:: MATERIAL SHOWN

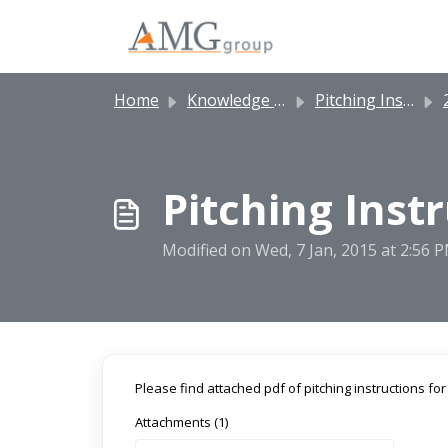
Skip to main content
Home
Knowledge base
Pitching Instructions
2
Pitching Inst
Modified on Wed, 7 Jan, 2015 at 2:56 
Please find attached pdf of pitching instructions fo
Attachments (1)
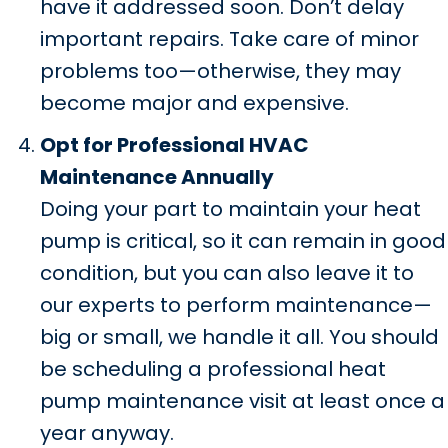
have it addressed soon. Don’t delay
important repairs. Take care of minor
problems too—otherwise, they may
become major and expensive.
Opt for Professional HVAC
Maintenance Annually
Doing your part to maintain your heat
pump is critical, so it can remain in good
condition, but you can also leave it to
our experts to perform maintenance—
big or small, we handle it all. You should
be scheduling a professional heat
pump maintenance visit at least once a
year anyway.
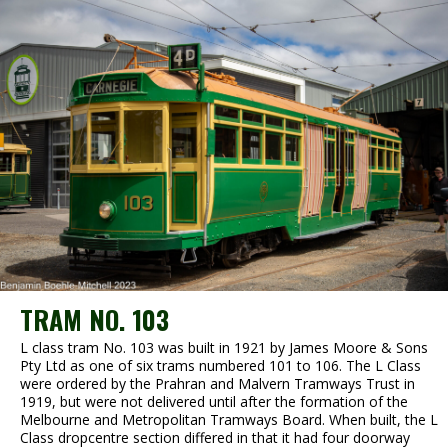
TRAM NO. 103
L class tram No. 103 was built in 1921 by James Moore & Sons
Pty Ltd as one of six trams numbered 101 to 106. The L Class
were ordered by the Prahran and Malvern Tramways Trust in
1919, but were not delivered until after the formation of the
Melbourne and Metropolitan Tramways Board. When built, the L
Class dropcentre section differed in that it had four doorway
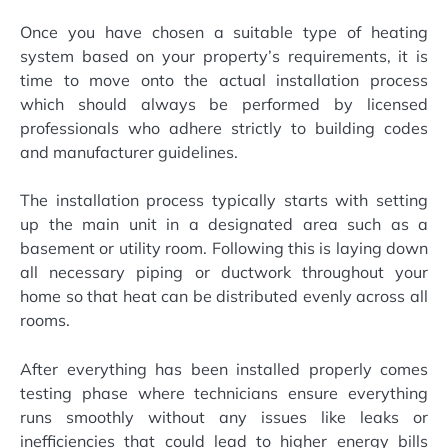
Once you have chosen a suitable type of heating
system based on your property’s requirements, it is
time to move onto the actual installation process
which should always be performed by licensed
professionals who adhere strictly to building codes
and manufacturer guidelines.
The installation process typically starts with setting
up the main unit in a designated area such as a
basement or utility room. Following this is laying down
all necessary piping or ductwork throughout your
home so that heat can be distributed evenly across all
rooms.
After everything has been installed properly comes
testing phase where technicians ensure everything
runs smoothly without any issues like leaks or
inefficiencies that could lead to higher energy bills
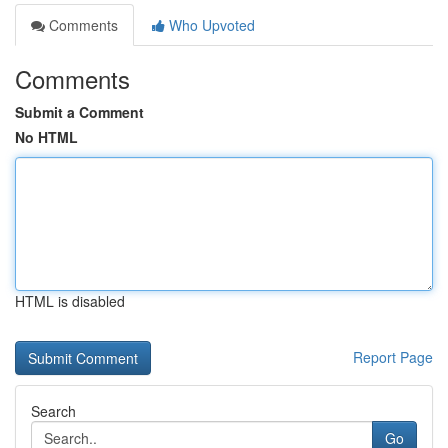
Comments
Who Upvoted
Comments
Submit a Comment
No HTML
HTML is disabled
Report Page
Search
Go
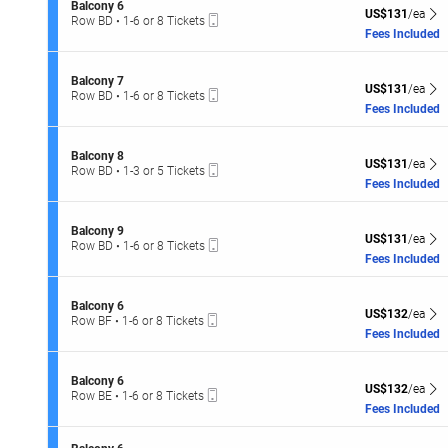
o
or
S
Balcony 6
o
seating
US$131 each Sh
n
US$131
/ea
8
Mobile
e
Row BD
•
1-6 or 8 Tickets
n
B
Tickets
hart.
Ticket
c
1
Fees Included
y
a
available
t
to
8
l
i
6
c
o
or
S
Balcony 7
o
US$131 each Sh
n
US$131
/ea
8
Mobile
e
Row BD
•
1-6 or 8 Tickets
n
B
Tickets
Ticket
c
1
Fees Included
y
a
available
t
to
6
l
i
6
c
o
or
S
Balcony 8
o
US$131 each Sh
n
US$131
/ea
8
Mobile
e
Row BD
•
1-3 or 5 Tickets
n
B
Tickets
Ticket
c
1
Fees Included
y
a
available
t
to
6
l
i
3
c
o
or
S
Balcony 9
o
US$131 each Sh
n
US$131
/ea
5
Mobile
e
Row BD
•
1-6 or 8 Tickets
n
B
Tickets
Ticket
c
1
Fees Included
y
a
available
t
to
7
l
i
6
c
o
or
S
Balcony 6
o
US$132 each Sh
n
US$132
/ea
8
Mobile
e
Row BF
•
1-6 or 8 Tickets
n
B
Tickets
Ticket
c
1
Fees Included
y
a
available
t
to
8
l
i
6
c
o
or
S
Balcony 6
o
US$132 each Sh
n
US$132
/ea
8
Mobile
e
Row BE
•
1-6 or 8 Tickets
n
B
Tickets
Ticket
c
1
Fees Included
y
a
available
t
to
9
l
i
6
c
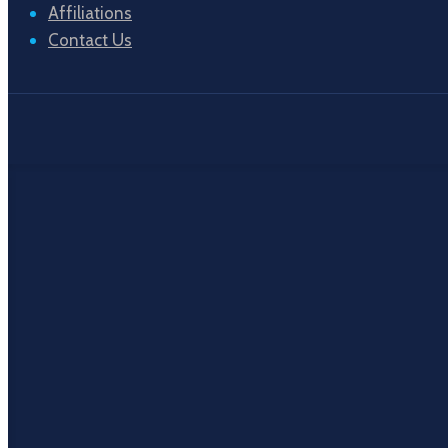
Affiliations
Contact Us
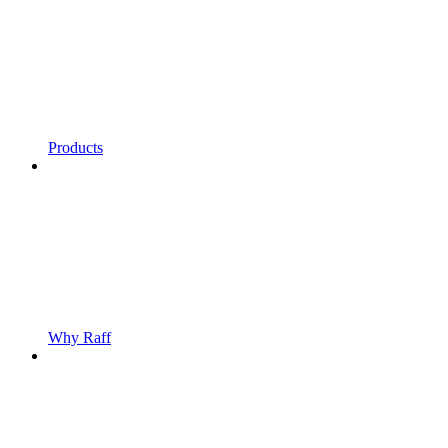
Products
Why Raff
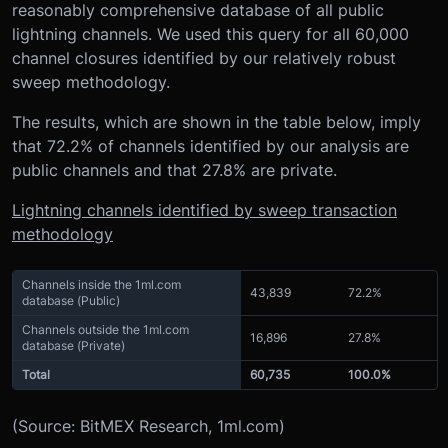
reasonably comprehensive database of all public
lightning channels. We used this query for all 60,000
channel closures identified by our relatively robust
sweep methodology.
The results, which are shown in the table below, imply
that 72.2% of channels identified by our analysis are
public channels and that 27.8% are private.
Lightning channels identified by sweep transaction
methodology
Channels inside the 1ml.com
43,839
72.2%
database (Public)
Channels outside the 1ml.com
16,896
27.8%
database (Private)
Total
60,735
100.0%
(Source: BitMEX Research, 1ml.com)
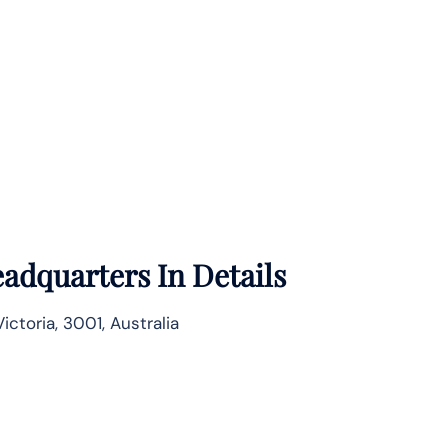
adquarters In Details
ctoria, 3001, Australia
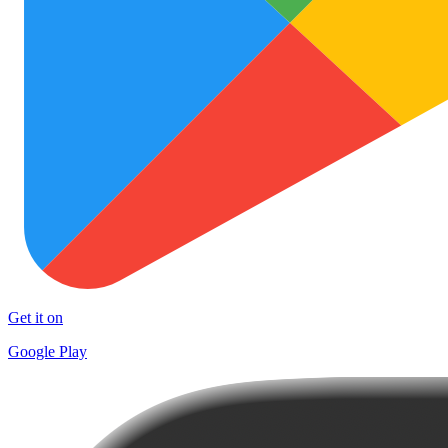
Get it on
Google Play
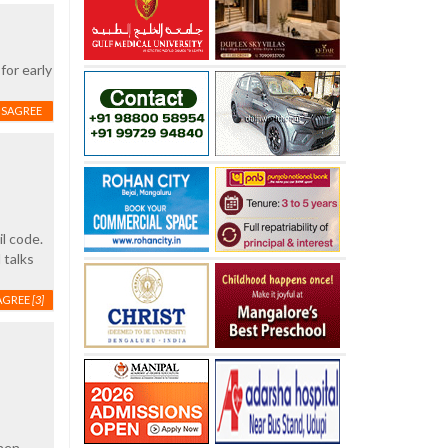
for early
ISAGREE
l code.
 talks
AGREE
[3]
hen,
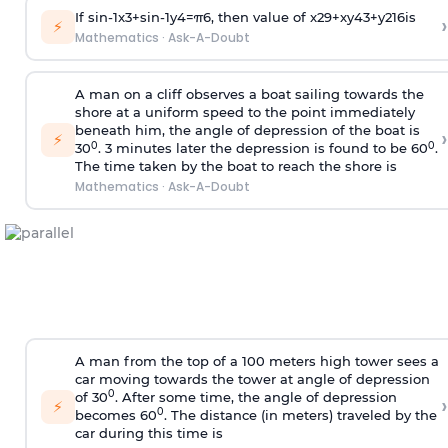
If
sin
-
1
x
3
+
sin
-
1
y
4
=
π
6
, then value of
x
2
9
+
x
y
4
3
+
y
2
16
is
›
⚡
Mathematics
·
Ask-A-Doubt
A man on a cliff observes a boat sailing towards the
shore at a uniform speed to the point immediately
beneath him, the angle of depression of the boat is
›
⚡
0
0
30
. 3 minutes later the depression is found to be 60
.
The time taken by the boat to reach the shore is
Mathematics
·
Ask-A-Doubt
A man from the top of a 100 meters high tower sees a
car moving towards the tower at angle of depression
0
of 30
. After some time, the angle of depression
›
⚡
0
becomes 60
. The distance (in meters) traveled by the
car during this time is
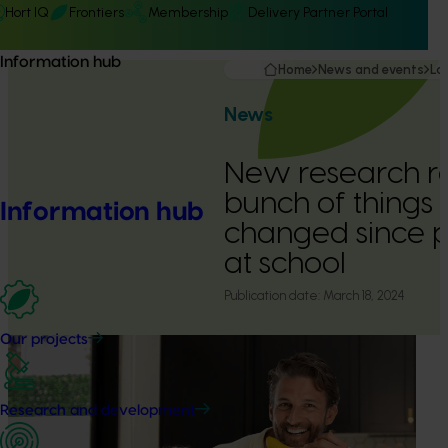
Hort IQ
Frontiers
Membership
Delivery Partner Portal
Information hub
Home
News and events
La
News
New research r
bunch of things
Information hub
changed since 
at school
Publication date:
March 18, 2024
Our projects
Research and development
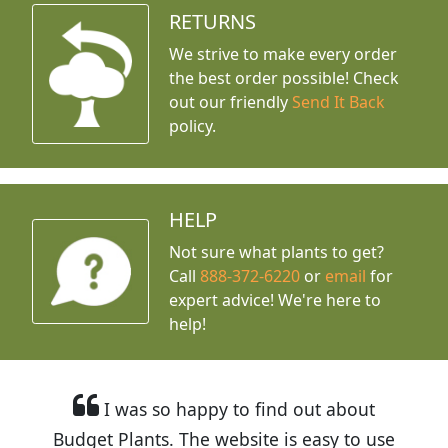
RETURNS
We strive to make every order
the best order possible! Check
out our friendly
Send It Back
policy.
HELP
Not sure what plants to get?
Call
888-372-6220
or
email
for
expert advice!
We're here to
help!
I was so happy to find out about
Budget Plants. The website is easy to use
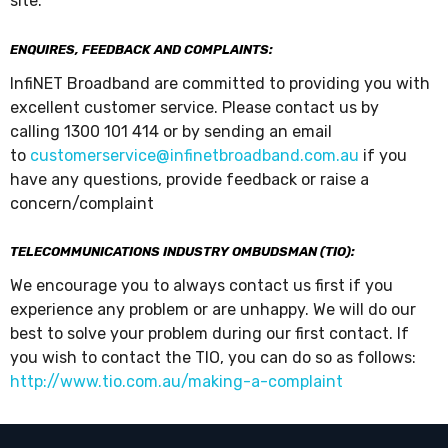
site.
ENQUIRES, FEEDBACK AND COMPLAINTS:
InfiNET Broadband are committed to providing you with
excellent customer service. Please contact us by
calling 1300 101 414 or by sending an email
to
customerservice@infinetbroadband.com.au
if you
have any questions, provide feedback or raise a
concern/complaint
TELECOMMUNICATIONS INDUSTRY OMBUDSMAN (TIO):
We encourage you to always contact us first if you
experience any problem or are unhappy. We will do our
best to solve your problem during our first contact. If
you wish to contact the TIO, you can do so as follows:
http://www.tio.com.au/making-a-complaint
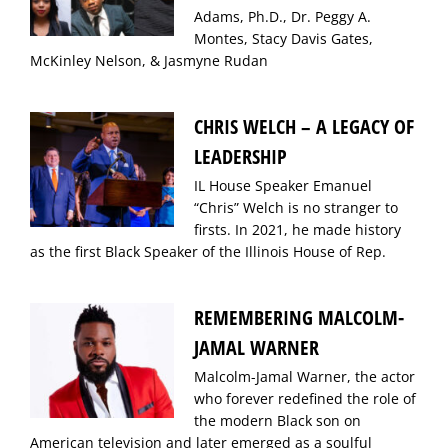
Adams, Ph.D., Dr. Peggy A.
Montes, Stacy Davis Gates,
McKinley Nelson, & Jasmyne Rudan
CHRIS WELCH – A LEGACY OF
LEADERSHIP
IL House Speaker Emanuel
“Chris” Welch is no stranger to
firsts. In 2021, he made history
as the first Black Speaker of the Illinois House of Rep.
REMEMBERING MALCOLM-
JAMAL WARNER
Malcolm-Jamal Warner, the actor
who forever redefined the role of
the modern Black son on
American television and later emerged as a soulful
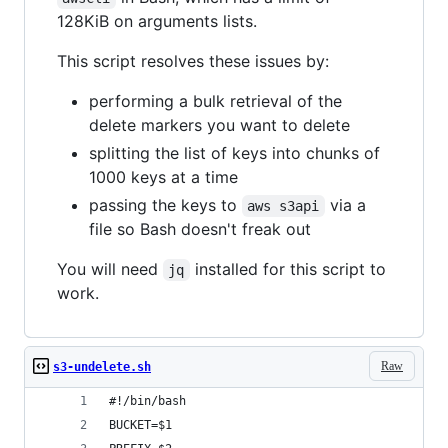
128KiB on arguments lists.
This script resolves these issues by:
performing a bulk retrieval of the
delete markers you want to delete
splitting the list of keys into chunks of
1000 keys at a time
passing the keys to
via a
aws s3api
file so Bash doesn't freak out
You will need
installed for this script to
jq
work.
Raw
s3-undelete.sh
#!/bin/bash
BUCKET=$1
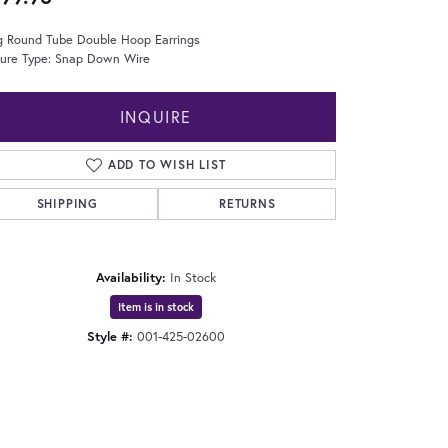
g Round Tube Double Hoop Earrings
sure Type: Snap Down Wire
INQUIRE
ADD TO WISH LIST
SHIPPING
RETURNS
Availability:
In Stock
Item is in stock
Style #:
001-425-02600
Click to zoom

::::

The expected output is an exact copy of the lines from the top of the data above through the line containing "which should always be performed by licensed", both included, with every picture omitted.

Skip to main content
Home
Knowledge base
Pitching Instructions
2
Pitching Inst
Modified on Wed, 7 Jan, 2015 at 2:56 
Please find attached pdf of pitching instructions fo
Attachments (1)
have it addressed soon. Don’t delay
important repairs. Take care of minor
problems too—otherwise, they may
become major and expensive.
Opt for Professional HVAC
Maintenance Annually
Doing your part to maintain your heat
pump is critical, so it can remain in good
condition, but you can also leave it to
our experts to perform maintenance—
big or small, we handle it all. You should
be scheduling a professional heat
pump maintenance visit at least once a
year anyway.
TRAM NO. 103
L class tram No. 103 was built in 1921 by James Moore & Sons
Pty Ltd as one of six trams numbered 101 to 106. The L Class
were ordered by the Prahran and Malvern Tramways Trust in
1919, but were not delivered until after the formation of the
Melbourne and Metropolitan Tramways Board. When built, the L
Class dropcentre section differed in that it had four doorway
Once you have chosen a suitable type of heating
system based on your property’s requirements, it is
time to move onto the actual installation process
which should always be performed by licensed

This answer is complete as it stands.